The User Experience Will Continue To Fragment As We Evolve To An Internet Of Things

It has taken me a while to respond to a post I read this weekend, by Mike Caulfield (@holden) called Revenge of the OS. In short he points out the fragment world we live in with all of our apps, and the shortcoming of tech companies to actually deliver a solution that truly works for end-users.

Our desktop computer has always been the doorway to our digital worlds, and then came the Internet, and the Web 2.0 age where iGoogle (now dead), Facebook Apps (how many apps do you use these days), and other “mega-services” promised to be the doorway to our now online digital worlds.
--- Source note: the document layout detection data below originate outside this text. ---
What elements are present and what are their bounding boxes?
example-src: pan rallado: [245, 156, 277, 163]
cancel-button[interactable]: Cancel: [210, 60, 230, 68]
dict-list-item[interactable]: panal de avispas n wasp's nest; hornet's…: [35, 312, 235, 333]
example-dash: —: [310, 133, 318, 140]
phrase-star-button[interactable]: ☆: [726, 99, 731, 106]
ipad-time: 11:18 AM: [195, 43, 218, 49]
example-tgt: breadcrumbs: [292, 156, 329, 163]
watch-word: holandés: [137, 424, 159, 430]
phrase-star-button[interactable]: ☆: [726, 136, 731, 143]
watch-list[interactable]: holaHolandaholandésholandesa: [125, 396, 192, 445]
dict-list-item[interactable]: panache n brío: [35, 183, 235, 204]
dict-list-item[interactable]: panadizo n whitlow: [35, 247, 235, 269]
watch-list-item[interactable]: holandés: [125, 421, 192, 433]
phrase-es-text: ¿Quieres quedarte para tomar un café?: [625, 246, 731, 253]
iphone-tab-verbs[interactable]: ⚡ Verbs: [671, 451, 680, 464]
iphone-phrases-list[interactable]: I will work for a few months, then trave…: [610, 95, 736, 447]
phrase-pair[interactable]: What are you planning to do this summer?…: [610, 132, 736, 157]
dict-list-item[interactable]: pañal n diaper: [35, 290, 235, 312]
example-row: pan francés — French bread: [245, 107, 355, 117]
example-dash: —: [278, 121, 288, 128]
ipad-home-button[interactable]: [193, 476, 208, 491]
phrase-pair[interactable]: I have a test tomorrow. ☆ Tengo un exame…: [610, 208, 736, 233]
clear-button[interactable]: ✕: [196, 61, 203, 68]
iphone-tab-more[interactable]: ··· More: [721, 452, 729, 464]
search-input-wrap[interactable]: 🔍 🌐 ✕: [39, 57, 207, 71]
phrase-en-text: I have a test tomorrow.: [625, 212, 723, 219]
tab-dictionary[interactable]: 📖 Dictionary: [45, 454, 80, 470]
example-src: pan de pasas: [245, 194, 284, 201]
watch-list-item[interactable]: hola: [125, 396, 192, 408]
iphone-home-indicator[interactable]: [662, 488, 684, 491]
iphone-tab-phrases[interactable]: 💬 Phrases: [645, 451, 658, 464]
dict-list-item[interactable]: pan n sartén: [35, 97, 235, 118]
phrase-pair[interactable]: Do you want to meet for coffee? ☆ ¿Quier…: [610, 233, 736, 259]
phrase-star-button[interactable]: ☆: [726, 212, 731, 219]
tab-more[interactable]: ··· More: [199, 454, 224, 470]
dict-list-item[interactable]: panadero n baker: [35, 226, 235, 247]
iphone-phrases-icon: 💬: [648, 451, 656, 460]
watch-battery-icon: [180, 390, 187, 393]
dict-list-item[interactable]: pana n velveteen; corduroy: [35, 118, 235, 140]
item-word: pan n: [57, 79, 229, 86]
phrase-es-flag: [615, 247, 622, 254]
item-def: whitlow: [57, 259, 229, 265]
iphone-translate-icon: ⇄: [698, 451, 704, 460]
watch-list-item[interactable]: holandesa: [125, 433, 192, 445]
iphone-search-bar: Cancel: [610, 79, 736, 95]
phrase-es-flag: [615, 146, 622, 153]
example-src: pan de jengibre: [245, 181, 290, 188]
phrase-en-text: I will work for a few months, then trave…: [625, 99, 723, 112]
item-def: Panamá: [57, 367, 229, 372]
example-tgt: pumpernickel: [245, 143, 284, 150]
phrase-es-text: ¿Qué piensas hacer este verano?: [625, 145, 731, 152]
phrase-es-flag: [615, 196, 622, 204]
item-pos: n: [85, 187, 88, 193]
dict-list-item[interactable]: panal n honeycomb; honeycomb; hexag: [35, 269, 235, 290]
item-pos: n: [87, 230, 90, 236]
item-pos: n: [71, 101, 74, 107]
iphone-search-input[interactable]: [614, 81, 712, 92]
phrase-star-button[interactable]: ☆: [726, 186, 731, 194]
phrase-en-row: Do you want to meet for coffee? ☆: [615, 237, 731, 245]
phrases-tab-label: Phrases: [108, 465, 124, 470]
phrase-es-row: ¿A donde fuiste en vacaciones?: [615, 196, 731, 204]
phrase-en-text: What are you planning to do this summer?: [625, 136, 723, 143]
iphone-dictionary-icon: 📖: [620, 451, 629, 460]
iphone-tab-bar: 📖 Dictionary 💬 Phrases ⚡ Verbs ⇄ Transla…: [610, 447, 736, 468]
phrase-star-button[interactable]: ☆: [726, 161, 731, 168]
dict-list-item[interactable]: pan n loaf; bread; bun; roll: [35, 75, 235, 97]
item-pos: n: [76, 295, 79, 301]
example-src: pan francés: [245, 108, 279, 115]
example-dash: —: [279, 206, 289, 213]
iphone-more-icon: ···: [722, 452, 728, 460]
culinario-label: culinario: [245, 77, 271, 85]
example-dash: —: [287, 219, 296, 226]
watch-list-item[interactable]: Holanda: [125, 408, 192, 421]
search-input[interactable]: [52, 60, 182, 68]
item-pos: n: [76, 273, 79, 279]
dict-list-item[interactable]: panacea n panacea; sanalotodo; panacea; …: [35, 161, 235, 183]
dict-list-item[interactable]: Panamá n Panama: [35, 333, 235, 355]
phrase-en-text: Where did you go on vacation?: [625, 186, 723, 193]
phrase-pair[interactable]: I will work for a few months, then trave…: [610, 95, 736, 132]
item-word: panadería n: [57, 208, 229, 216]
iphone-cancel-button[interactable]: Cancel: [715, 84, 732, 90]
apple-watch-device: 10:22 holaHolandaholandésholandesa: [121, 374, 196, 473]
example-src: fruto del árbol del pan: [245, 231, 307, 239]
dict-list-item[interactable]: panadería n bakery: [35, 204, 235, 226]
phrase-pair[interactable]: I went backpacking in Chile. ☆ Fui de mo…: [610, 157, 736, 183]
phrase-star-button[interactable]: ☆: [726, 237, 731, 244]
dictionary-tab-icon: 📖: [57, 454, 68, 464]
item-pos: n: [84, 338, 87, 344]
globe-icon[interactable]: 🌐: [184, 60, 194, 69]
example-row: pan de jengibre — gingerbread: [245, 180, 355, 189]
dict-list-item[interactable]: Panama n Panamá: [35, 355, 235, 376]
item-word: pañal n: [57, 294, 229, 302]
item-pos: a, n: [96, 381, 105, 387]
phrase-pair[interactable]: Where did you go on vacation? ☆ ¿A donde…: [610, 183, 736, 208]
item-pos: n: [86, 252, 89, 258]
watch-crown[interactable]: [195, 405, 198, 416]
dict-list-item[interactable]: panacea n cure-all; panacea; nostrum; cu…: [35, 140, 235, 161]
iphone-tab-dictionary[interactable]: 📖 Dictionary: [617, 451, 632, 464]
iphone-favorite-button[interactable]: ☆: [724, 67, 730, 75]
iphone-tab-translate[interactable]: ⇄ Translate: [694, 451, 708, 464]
Mike talks about how his daughter, who 4 years ago depended on Facebook to access her world, now “moves fluidly between Tumblr, Snapchat, Instagram, and Vine accounts, with the notifications panel her point of integration”. Our devices have become the doorway to our online, digital lives.
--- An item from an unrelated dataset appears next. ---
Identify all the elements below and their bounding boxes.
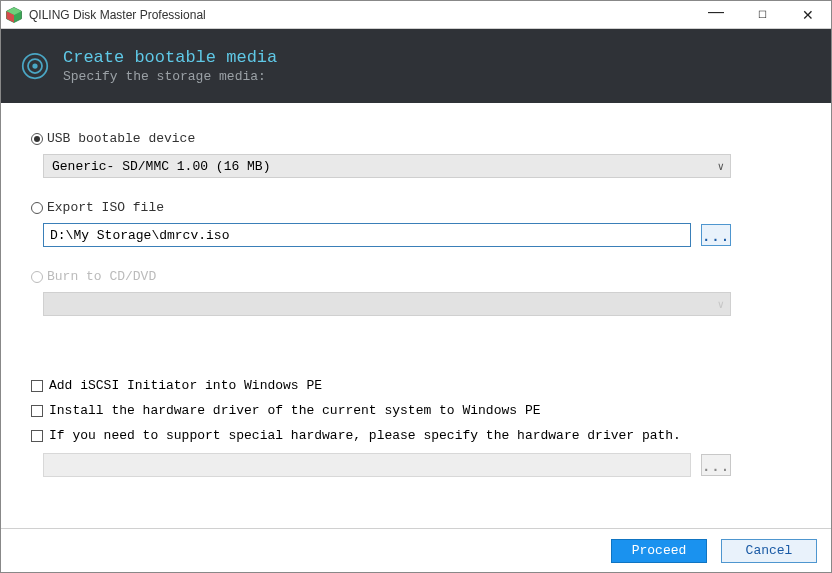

All of this is the result of tech companies, driven by their VC overlords, pushing to become the point of control for user identity and the pipes in which that users data flows—-at all costs! Sure these companies pay lip service to the interoperability that could fix this and employ OpenID, oAuth and use APIs, but without true investment and an honest belief in interoperability with other platforms, even competitors, it all means absolutely nothing.

The tech giants have the power to lead, come together and establish strong openID or oAuth alliances, strengthening tools, simplifying user experience, but they don’t. Innovative startups like oAuth.io from Webshell, and Zapier are left to do the heavy lifting, and the user is still left with a fragmented, cumbersome experience as they jump from cloud to cloud, across potentially several devices like smart phone, laptop, xBox, and tablets.

This world is only going to get worse, tech companies of all sizes show very little interest in truly working together. Sure, there are anomalies, and every has their own APIs, but there are no meaningful API standards, very little sharing of API interface designs and no investment in common identity approaches and tooling.

This insanity will grow exponentially defined by the number of internet connected devices that we adopt, including phones and tablets, but is being extended to our cars, homes, clothing, glasses and much, much more.